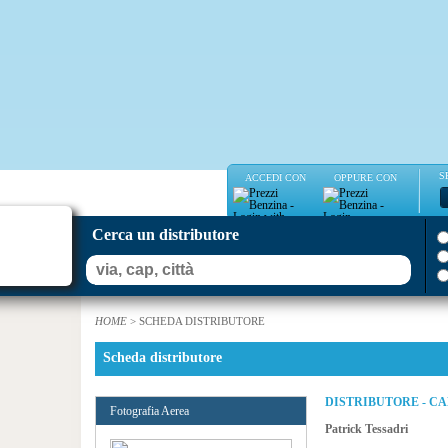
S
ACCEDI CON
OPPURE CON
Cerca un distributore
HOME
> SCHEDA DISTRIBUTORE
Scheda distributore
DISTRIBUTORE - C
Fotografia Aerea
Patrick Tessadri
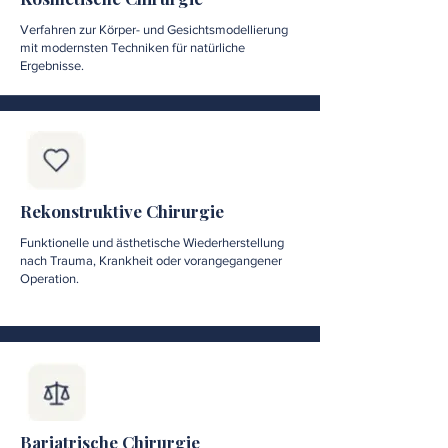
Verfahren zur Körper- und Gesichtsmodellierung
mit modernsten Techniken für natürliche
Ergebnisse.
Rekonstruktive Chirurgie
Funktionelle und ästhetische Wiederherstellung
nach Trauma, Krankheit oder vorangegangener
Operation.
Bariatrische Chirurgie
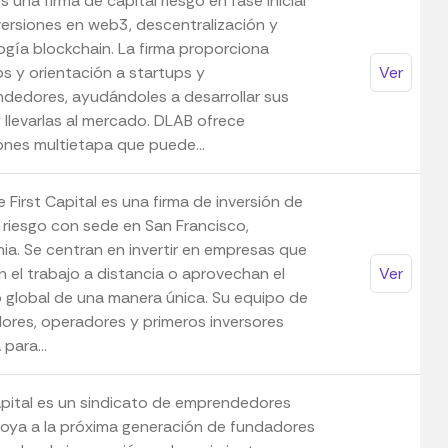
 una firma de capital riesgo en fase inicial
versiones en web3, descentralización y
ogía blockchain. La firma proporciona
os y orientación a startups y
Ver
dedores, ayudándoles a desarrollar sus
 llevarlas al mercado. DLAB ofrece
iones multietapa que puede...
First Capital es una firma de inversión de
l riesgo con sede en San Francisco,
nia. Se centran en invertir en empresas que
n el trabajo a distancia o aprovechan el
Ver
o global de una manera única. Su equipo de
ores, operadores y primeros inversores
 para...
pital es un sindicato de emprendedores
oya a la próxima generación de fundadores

::::

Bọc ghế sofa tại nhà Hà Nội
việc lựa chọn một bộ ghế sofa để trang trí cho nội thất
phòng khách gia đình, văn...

::::

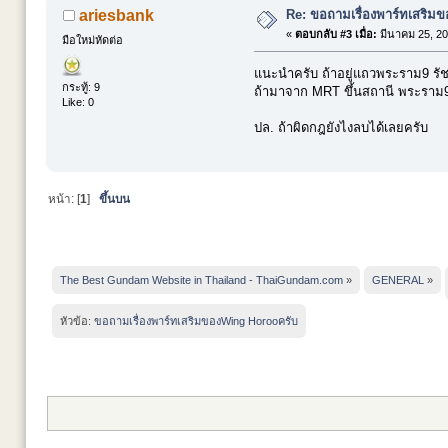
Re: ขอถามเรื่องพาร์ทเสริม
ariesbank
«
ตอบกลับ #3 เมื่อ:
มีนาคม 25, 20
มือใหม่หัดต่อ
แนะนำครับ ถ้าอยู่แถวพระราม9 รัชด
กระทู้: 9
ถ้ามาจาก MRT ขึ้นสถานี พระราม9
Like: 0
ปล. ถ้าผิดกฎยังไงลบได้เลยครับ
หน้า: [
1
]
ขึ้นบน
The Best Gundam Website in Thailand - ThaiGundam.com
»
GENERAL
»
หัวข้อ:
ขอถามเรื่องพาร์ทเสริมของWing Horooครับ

::::

• Task to carry out: Copy out each line of the data above, exactly, if it lies between the line holding "ogía blockchain. La firma proporciona" and the line holding "oya a la próxima generación de fundadores", inclusive; copy no other line.

• Reply:
ogía blockchain. La firma proporciona
os y orientación a startups y
Ver
dedores, ayudándoles a desarrollar sus
 llevarlas al mercado. DLAB ofrece
iones multietapa que puede...
First Capital es una firma de inversión de
l riesgo con sede en San Francisco,
nia. Se centran en invertir en empresas que
n el trabajo a distancia o aprovechan el
Ver
o global de una manera única. Su equipo de
ores, operadores y primeros inversores
 para...
pital es un sindicato de emprendedores
oya a la próxima generación de fundadores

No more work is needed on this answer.